The mean age was 43 years, 75% were men, 41% were African American, median CD4 cell count was 403 cells/mm3 and median HIV viral load was a little under 1,000 copies/ml with 31% of patients having an undetectable viral load. The mean period since HIV diagnosis was nine years and individuals had been taking antiretroviral therapy for a mean of seven years.

Of the patients who were assessed as being fully adherent to antiretroviral therapy (total 185, of which 99 were coinfected), CD4 cell counts were a mean of 46 cells/mm3 lower in coinfected patients, a statistically significant difference (p = 0.03). In non-adherent patients, no significant difference was seen in CD4 cell counts those patients who were coinfected and those who were not.

The investigators also found that adherent coinfected patients had significantly lower CD4 cell percentages than patients who only had HIV and who were also fully adherent (mean difference, 2%, p

HIV viral load did not differ significantly between coinfected patients and patients only infected with HIV, irrespective of their adherence.

Alcohol consumption did not affect the investigators findings, nor did their findings change after they controlled for time since antiretroviral therapy was initiated.

“Determining whether HCV coinfection affects HIV disease progression is important for understanding the optimal timing and sequencing of therapies for these infections”, write the investigators.

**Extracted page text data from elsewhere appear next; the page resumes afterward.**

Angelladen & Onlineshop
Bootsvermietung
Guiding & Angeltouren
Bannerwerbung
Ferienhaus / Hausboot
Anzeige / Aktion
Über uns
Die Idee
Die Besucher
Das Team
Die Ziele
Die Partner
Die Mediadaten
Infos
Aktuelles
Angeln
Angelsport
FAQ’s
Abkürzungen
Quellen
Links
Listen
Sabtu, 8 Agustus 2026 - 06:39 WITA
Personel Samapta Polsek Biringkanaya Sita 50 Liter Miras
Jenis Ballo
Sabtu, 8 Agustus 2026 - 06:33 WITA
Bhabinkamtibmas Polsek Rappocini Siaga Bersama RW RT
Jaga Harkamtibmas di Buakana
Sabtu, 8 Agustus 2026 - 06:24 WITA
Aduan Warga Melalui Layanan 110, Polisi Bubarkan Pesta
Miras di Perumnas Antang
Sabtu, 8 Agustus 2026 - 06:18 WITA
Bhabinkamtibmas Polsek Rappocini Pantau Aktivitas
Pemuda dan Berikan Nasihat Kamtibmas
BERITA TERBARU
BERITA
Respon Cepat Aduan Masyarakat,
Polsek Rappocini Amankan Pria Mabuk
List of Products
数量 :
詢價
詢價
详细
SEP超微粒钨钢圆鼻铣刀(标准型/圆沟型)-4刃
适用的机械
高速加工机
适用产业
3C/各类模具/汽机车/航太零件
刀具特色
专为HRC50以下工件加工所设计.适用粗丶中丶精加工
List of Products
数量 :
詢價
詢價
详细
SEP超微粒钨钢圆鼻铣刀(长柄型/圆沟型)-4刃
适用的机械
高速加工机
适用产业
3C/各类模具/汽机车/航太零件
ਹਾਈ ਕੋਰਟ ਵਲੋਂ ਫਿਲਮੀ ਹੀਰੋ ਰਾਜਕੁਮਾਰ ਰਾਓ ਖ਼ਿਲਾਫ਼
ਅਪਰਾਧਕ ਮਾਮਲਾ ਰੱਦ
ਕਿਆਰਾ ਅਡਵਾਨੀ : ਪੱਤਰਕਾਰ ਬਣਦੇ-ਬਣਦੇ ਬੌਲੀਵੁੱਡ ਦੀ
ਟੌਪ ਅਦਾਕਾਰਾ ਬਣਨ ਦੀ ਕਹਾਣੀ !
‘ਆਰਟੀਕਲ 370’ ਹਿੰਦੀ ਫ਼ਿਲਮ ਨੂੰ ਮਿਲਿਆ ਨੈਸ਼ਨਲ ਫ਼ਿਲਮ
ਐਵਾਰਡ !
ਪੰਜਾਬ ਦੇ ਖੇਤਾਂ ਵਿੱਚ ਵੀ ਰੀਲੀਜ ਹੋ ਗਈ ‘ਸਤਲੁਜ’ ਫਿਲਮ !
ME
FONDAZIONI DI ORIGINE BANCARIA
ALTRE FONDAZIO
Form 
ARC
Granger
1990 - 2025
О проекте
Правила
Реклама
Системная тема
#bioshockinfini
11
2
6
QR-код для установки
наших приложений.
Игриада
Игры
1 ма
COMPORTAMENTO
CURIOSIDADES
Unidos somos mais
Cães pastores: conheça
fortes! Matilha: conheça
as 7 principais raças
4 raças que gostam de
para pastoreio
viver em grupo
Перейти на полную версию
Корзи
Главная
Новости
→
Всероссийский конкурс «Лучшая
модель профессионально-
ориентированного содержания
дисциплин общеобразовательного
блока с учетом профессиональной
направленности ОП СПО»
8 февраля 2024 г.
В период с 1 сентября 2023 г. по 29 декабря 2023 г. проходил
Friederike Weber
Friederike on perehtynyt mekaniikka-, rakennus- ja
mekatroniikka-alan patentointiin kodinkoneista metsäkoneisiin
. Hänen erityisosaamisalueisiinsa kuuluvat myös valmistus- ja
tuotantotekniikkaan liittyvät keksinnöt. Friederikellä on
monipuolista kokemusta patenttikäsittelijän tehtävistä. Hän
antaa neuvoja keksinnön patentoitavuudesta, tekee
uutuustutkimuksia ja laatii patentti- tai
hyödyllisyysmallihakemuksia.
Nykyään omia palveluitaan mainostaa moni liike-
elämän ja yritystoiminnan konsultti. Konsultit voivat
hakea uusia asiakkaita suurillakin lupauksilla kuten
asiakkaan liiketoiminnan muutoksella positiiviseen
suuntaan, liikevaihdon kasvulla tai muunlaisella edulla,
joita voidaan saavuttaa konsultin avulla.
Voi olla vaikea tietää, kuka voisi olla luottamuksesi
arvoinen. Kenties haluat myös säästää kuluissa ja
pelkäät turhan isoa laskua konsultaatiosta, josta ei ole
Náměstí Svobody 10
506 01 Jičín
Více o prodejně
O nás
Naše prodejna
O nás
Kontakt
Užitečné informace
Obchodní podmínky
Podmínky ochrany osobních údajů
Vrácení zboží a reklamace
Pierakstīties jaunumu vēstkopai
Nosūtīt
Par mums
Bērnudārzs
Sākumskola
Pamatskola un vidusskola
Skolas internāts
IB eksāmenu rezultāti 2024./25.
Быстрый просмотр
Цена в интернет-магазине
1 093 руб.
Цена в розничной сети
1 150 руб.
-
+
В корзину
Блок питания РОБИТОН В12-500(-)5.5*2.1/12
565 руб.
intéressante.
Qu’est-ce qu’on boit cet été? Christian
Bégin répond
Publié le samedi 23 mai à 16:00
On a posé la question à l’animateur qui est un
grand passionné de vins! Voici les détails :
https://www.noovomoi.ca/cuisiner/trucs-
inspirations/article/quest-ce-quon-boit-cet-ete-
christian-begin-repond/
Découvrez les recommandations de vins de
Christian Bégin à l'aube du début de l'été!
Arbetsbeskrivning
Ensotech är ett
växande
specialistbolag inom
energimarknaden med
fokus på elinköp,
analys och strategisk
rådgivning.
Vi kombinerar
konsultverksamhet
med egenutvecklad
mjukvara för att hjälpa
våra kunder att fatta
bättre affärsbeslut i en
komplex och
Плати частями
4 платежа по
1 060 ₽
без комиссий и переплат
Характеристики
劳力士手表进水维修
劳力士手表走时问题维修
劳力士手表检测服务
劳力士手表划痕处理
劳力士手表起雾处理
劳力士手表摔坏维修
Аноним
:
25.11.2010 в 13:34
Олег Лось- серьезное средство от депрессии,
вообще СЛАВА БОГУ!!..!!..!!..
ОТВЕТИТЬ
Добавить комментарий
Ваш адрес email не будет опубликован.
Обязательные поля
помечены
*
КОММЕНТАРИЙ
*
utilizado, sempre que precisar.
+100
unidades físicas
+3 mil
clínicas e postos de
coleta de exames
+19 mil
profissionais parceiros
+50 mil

They add, “the observation of a lower CD4 cell count in patients with HCV infection that were receiving and adherent to antiretroviral therapy is of particular interest” as it is consistent with the findings from the Swiss HIV cohort that found that individuals with hepatitis C infection had a blunted recovery in CD4 cell count after initiating HIV therapy compared to those without hepatitis C. The investigators speculate that hepatitis C may have a direct effect on CD4 cells.

“This study’s findings have important implications for understanding the optimal management…for coinfected patients”, and the investigators believe that they “strengthen the argument to initiate HCV therapy early in the course of HIV disease. These findings may also support the earlier induction of antiretroviral therapy in coinfected individuals to both offset the negative impact of HIV on HCV disease progression and the potentially negative impact of HCV on CD4 cell recovery.”

References

Cheng DM. Impact of hepatitis C on HIV progression in adults with alcohol problems. Alcohol Clin Exp Res 31: 829 – 836, 2007.

Greub et al. Clinical progression, survival and immune recovery during antiretroviral therapy in patients with HIV-1 and hepatitis C virus coinfection: the Swiss HIV cohort study. The Lancet 356: 1800 – 1805, 2000.

Sulkowski MS et al. Hepatitis C and progression of HIV disease. JAMA 288: 199 – 206, 2007.